Взять реванш силами донских казаков под началом того же Краснова тоже не выйдет. Примкнувшему к ним Керенскому доведётся терпеть открытое презрение со стороны офицеров-корниловцев. Они сумеют миновать контролируемый большевиками Псков и занять Гатчину, затем, 28 октября (10 ноября), — Царское Село. Но через два дня после встречного боя у Пулкова остатки 3-го кавалерийского корпуса станут отходить обратно, буквально разваливаясь на ходу. Небольших потерь — трёх убитых, 28 раненых — окажется достаточно для разгрома. Генерала Краснова арестуют на сутки, а затем отпустят под честное слово не поднимать оружия против советской власти. Данного слова он, как известно, не сдержит.
Теми же днями в Зимний дворец, точнее, в его винные погреба, устремились охочие до выпивки солдаты. Да что там — весь Петроград после Октябрьской революции погрузился в пьяные беспорядки, что немудрено при около 700 одних лишь частных винных складах в городе. У них выставлялась вооружённая охрана. 5 (18) ноября 1917 года Ленин обращался к населению с призывом пресекать выходки захмелевших хулиганов и поддерживать строгий революционный порядок.

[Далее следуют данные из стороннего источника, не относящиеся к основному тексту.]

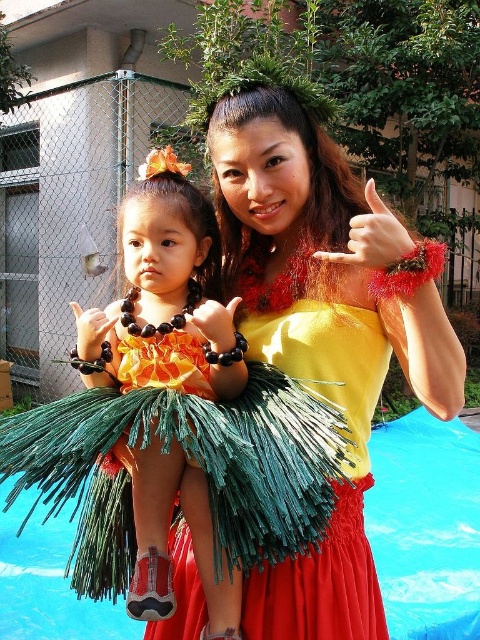 You are a guest at a luau party and see the yellow satin dress at center and blue plastic pool at center. Which one is positioned to the left side?

The yellow satin dress at center is positioned to the left of the blue plastic pool at center.

You are planning to host a small gathering in the backyard. You have an orange fabric dress at center and a blue plastic pool at center. Which item takes up more space in the backyard?

The blue plastic pool at center takes up more space than the orange fabric dress at center because the orange fabric dress at center occupies less space than blue plastic pool at center.

You are standing 1.5 meters away from the camera. Can you reach the point at coordinates point (121, 378) without moving your feet?

The point at coordinates point (121, 378) is 1.19 meters away from the camera. Since you are standing 1.5 meters away from the camera, you are 0.31 meters behind the point. Therefore, you cannot reach it without moving your feet. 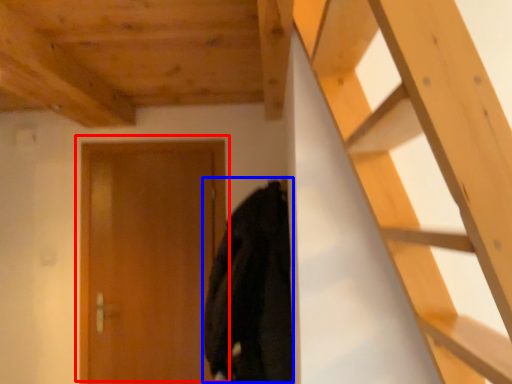 Question: Which object appears farthest to the camera in this image, door (highlighted by a red box) or cloak (highlighted by a blue box)?

Choices:
 (A) door
 (B) cloak

Answer: (A) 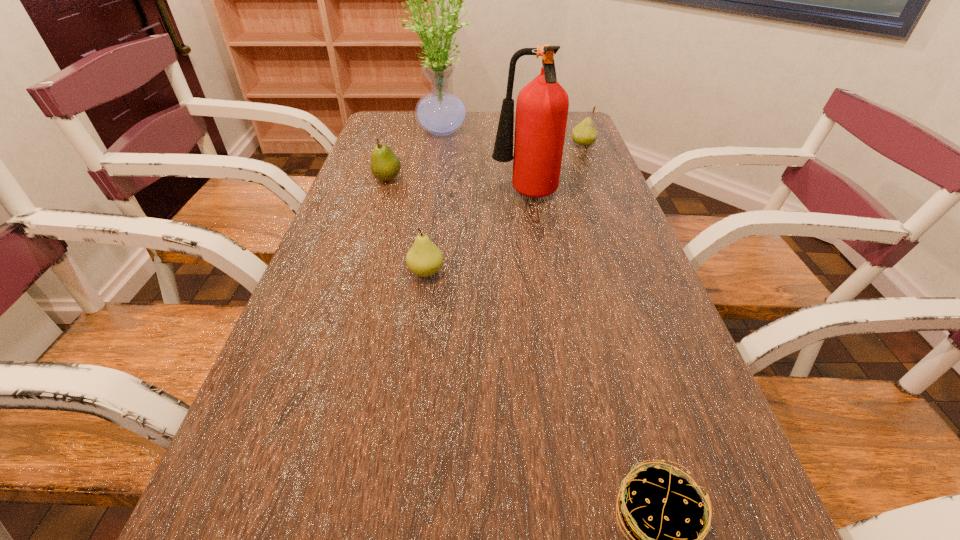 I want to click on vacant area that lies between the tallest object and the second tallest object, so click(485, 163).

Identify which object is the third nearest to the fire extinguisher. Please provide its 2D coordinates. Your answer should be formatted as a tuple, i.e. [(x, y)], where the tuple contains the x and y coordinates of a point satisfying the conditions above.

[(424, 259)]

At what (x,y) coordinates should I click in order to perform the action: click on object identified as the third closest to the tallest object. Please return your answer as a coordinate pair (x, y). Looking at the image, I should click on (584, 134).

Locate which pear is the second closest to the fifth farthest object. Please provide its 2D coordinates. Your answer should be formatted as a tuple, i.e. [(x, y)], where the tuple contains the x and y coordinates of a point satisfying the conditions above.

[(584, 134)]

Where is `pear that is the second closest to the tallest object`? This screenshot has width=960, height=540. pear that is the second closest to the tallest object is located at coordinates (584, 134).

You are a GUI agent. You are given a task and a screenshot of the screen. Output one action in this format:
    pyautogui.click(x=<x>, y=<y>)
    Task: Click on the free region that satisfies the following two spatial constraints: 1. on the back side of the farthest pear; 2. on the right side of the second nearest pear
    The width and height of the screenshot is (960, 540).
    Given the screenshot: What is the action you would take?
    pyautogui.click(x=398, y=144)

This screenshot has width=960, height=540. I want to click on vacant position in the image that satisfies the following two spatial constraints: 1. on the front side of the farthest pear; 2. at the nozzle of the second tallest object, so click(603, 196).

Locate an element on the screen. This screenshot has height=540, width=960. free location that satisfies the following two spatial constraints: 1. on the front side of the second nearest object; 2. on the right side of the tallest object is located at coordinates (425, 272). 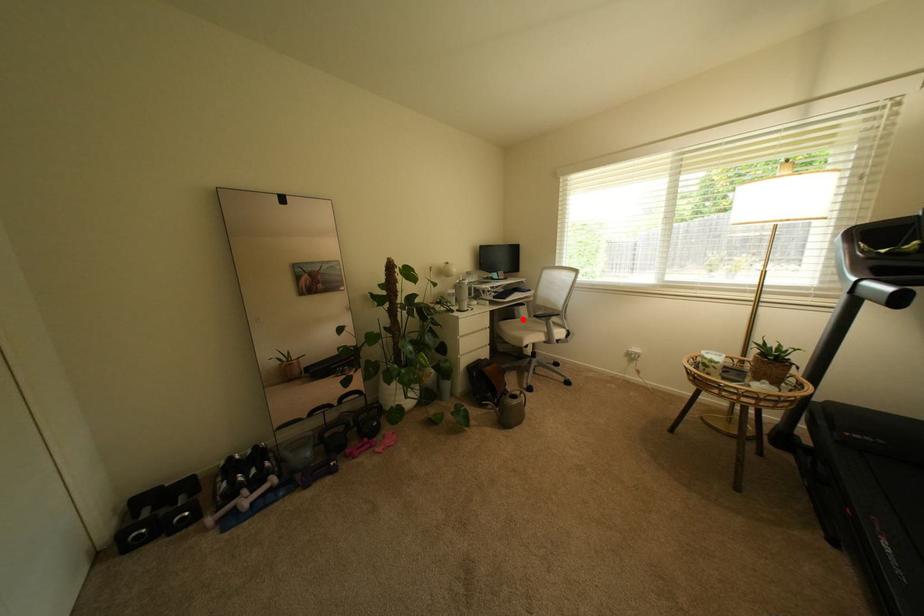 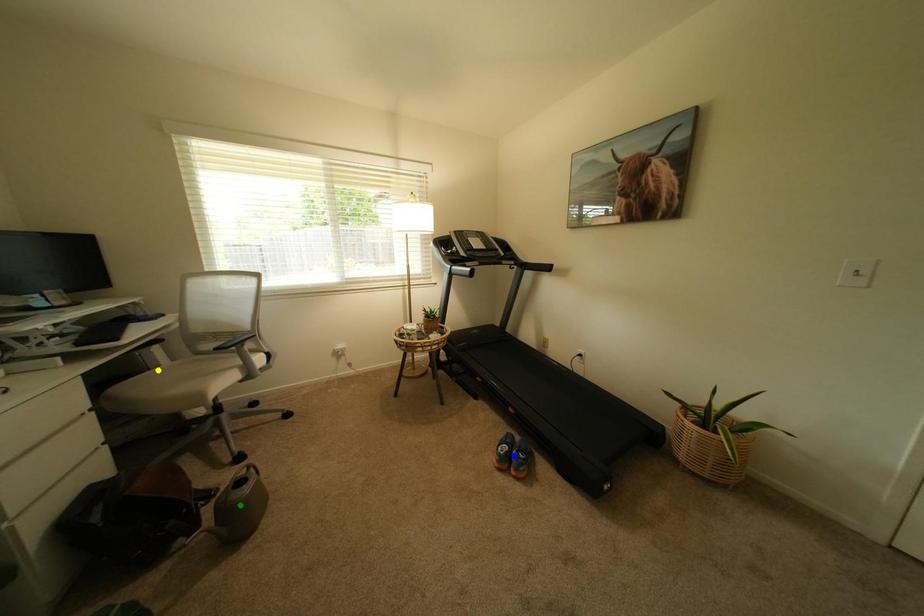 Question: I am providing you with two images of the same scene from different viewpoints. A red point is marked on the first image. You are given multiple points on the second image. Which point in image 2 represents the same 3d spot as the red point in image 1?

Choices:
 (A) green point
 (B) blue point
 (C) yellow point

Answer: (C) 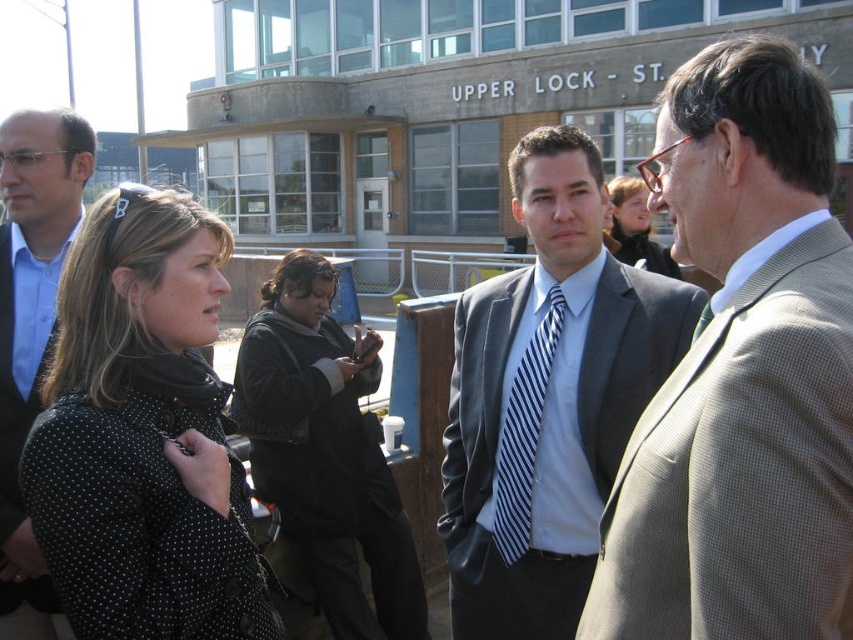 Looking at this image, you are a photographer positioned at the back of the group. You want to take a photo that focuses on the dark gray suit at center and the matte black jacket at center. Which one will appear larger in the photo?

The dark gray suit at center will appear larger in the photo because it is closer to the viewer than the matte black jacket at center.

From the picture: You are a photographer trying to capture a candid shot of the group. You want to ensure both the gray checkered suit at center and the black dotted coat at left are in frame. Based on their positions, which direction should you move to include both subjects?

Since the gray checkered suit at center is to the right of the black dotted coat at left, you should move to the left to ensure both subjects are in frame. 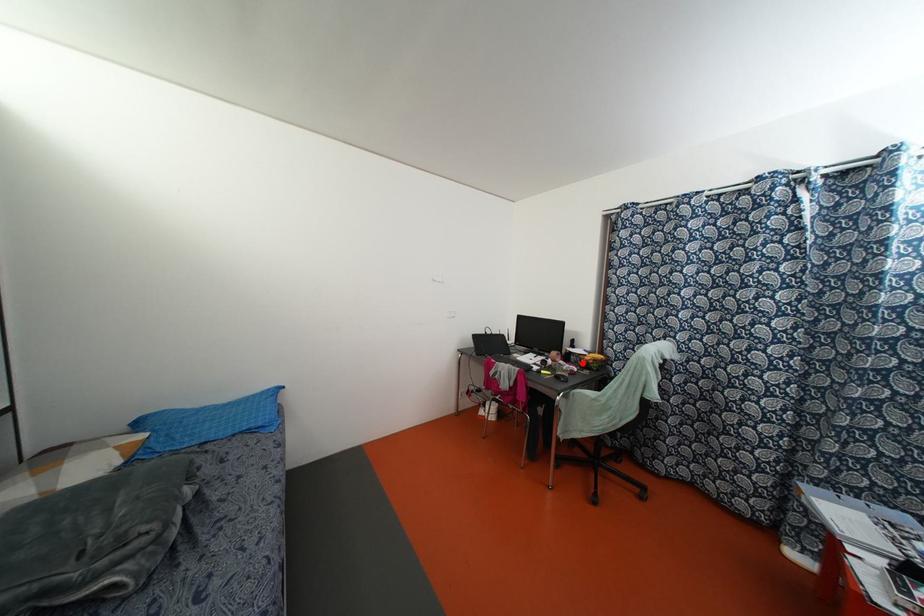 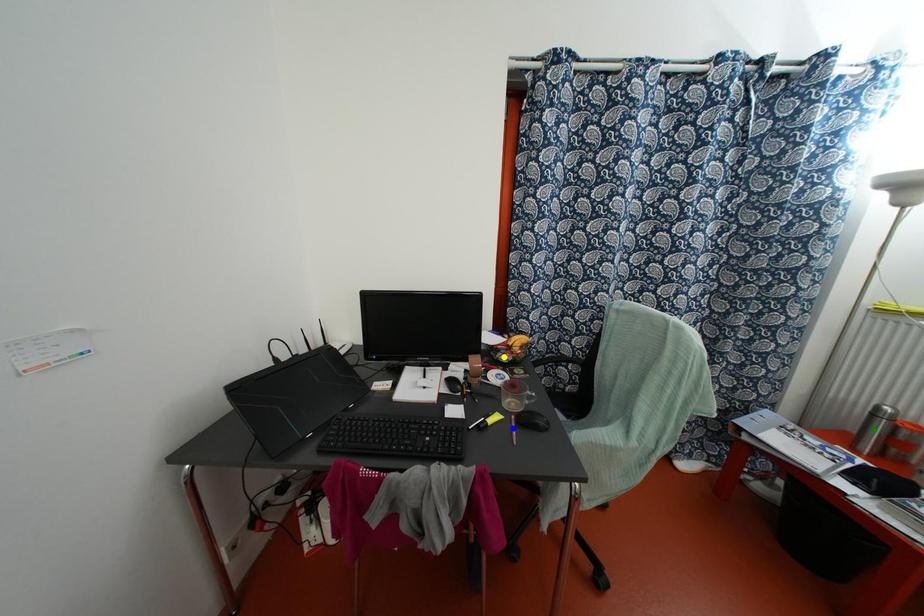 Question: I am providing you with two images of the same scene from different viewpoints. A red point is marked on the first image. You are given multiple points on the second image. Which point in image 2 is actually the same real-world point as the red point in image 1?

Choices:
 (A) yellow point
 (B) green point
 (C) blue point

Answer: (A)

Однако на деле установить его позволило только уничтожение запасов спиртного в столице в конце ноября, закрытие всех производств, запрет торговли алкоголем и, наконец, введение осадного положения в Петрограде 6 (19) декабря 1917 года.
Конечно, последствий у вооружённого восстания в Петрограде, увенчавшегося приходом к власти в России большевиков, было намного больше, чем может вместить в себя статья. «Революция, сколь грязными и трагичными ни выглядели бы её страницы, всё же остаётся жизнеутверждающим актом, как и рождение всего нового», — с этими словами историков П. В. Волобуева и В. П. Булдакова об Октябрьской революции, произнесёнными уже в постсоветские годы, сложно поспорить. Всё последующее столетие отечественной истории явилось эхом октябрьского грома, согласно народной примете предвещавшего бесснежную зиму.